キー局男性アナ、知られざる出世への不安と葛藤とは? 元フジ・田中大貴が語る「脱・会社員論」
弁護士ドットコムニュースでは、「アナウンサーの働き方」を継続して取り上げていきます。 【写真】フジの人気アナ勢揃い メディアの表側で華やかそうに見える仕事ですが、会社員とフリー、男性と女性、アナを取り巻く労働の課題は、一般的な仕事の課題に通じるものがあるのではないでしょうか。 フジテレビから2018年にフリー転身し、アナの活動だけでなく、スポーツ選手のセカンドキャリア支援をはじめスポーツビジネスにも精力的に取り組む田中大貴さん(40)。15年働いた局のアナウンサーを辞めた理由を聞きました。 彼はこのインタビューで、「アナウンサーという言葉をなくしたい」とまで言いました。(編集部・塚田賢慎)
フジ男女アナ「出世への道」に大きな違い
●局内での男女格差は? ーー男女でアナウンサーのキャリアは異なるのでしょうか? 局のアナウンサーは、比較的安定的していて、将来設計がしやすくて、「ステップアップ」という言葉が、特に男性には似合う。 男性の局アナは典型的な会社員で、ある程度のスキルや人間性、認知度があって、素敵なかたであれば、わかりやすく階段をのぼっていけます。 ーー局の女性アナは「典型的な会社員」ではないのでしょうか 女性アナは、若さや清廉性が魅力になり、元アイドルがいるなど、アナになるまでに注目が集まります。早くにしのぎを削り合って、タレントが椅子を取り合う構図と似ています。対して、男性アナはゆっくり上がっていく。 ーー女性アナは出産などで降板することもある。男性に比べて不利は? 結婚、出産したとしても、現場や視聴者が求めれば、ポストに戻れます。ですので、出産しても、ただちにそれがキャリアとして大きな足かせになるという風にはなっていないと思います。 共働きが多い時代なので、結婚や出産を経験しているアナウンサーが共感を呼ぶ部分もある。テレビは今、新しい層を取り入れるのに苦戦していて、視聴者が高齢化していますから、必ずしも出演者が若ければ良いとはなっていません。 ただ、それだけ競争が熾烈ということでもあるので、どうすれば現場で必要とされるかを常に考えて働く必要があるのだと思います。 ●フジのアナウンス室トップは女性 ーー女性が社内で出世をしていく難しさはありますか 現在のフジのアナウンス室のトップは女性(佐藤里佳さん)です。
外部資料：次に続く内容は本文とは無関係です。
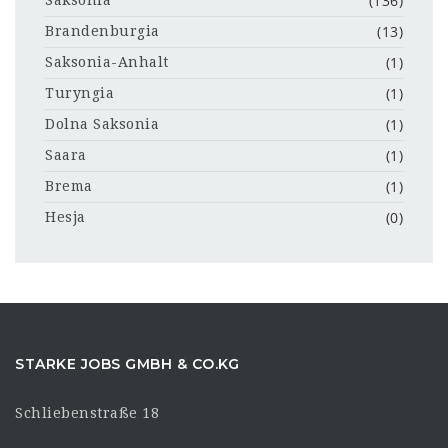
(136)
Saksonia
(13)
Brandenburgia
(1)
Saksonia-Anhalt
(1)
Turyngia
(1)
Dolna Saksonia
(1)
Saara
(1)
Brema
(0)
Hesja
STARKE JOBS GMBH & CO.KG
Schliebenstraße 18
アナウンサーの比率は基本的に男性が3~4割、女性が6~7割です。女性が各セクションをまとめたほうがいいとも思います。女性の管理職は増えていくでしょう。 これまで、男性が管理することが多かった理由として、女性が出産、結婚、独立などを理由に辞めてしまうことがありました。 アナの仕事は男女に変わりがなく、早朝や深夜の仕事もありえる。妊娠期間や子育て中の仕事は周囲のサポートがなければ難しいのが現実だと思います。 働き方の問題だけでなく、育児などに仕事以上の魅力を感じる部分もあると思います。女性アナは結婚相手のサポートがどれだけあるかによって働き方が変わります。やはり、これまでは40代半ば、50代後半まで結婚相手のサポートを受けながらアナウンサーを続ける女性アナが多くはなかったので、登用したくてもできなかった。 今のフジテレビは、育休や産休が素晴らしく充実している会社だと思います。ただ、僕は様々なサポートシステムがあることを多くは把握できていませんでした。会社を辞めるときに、人事と話して、産休育休だけでなく、様々な福利厚生があるんだと知りました。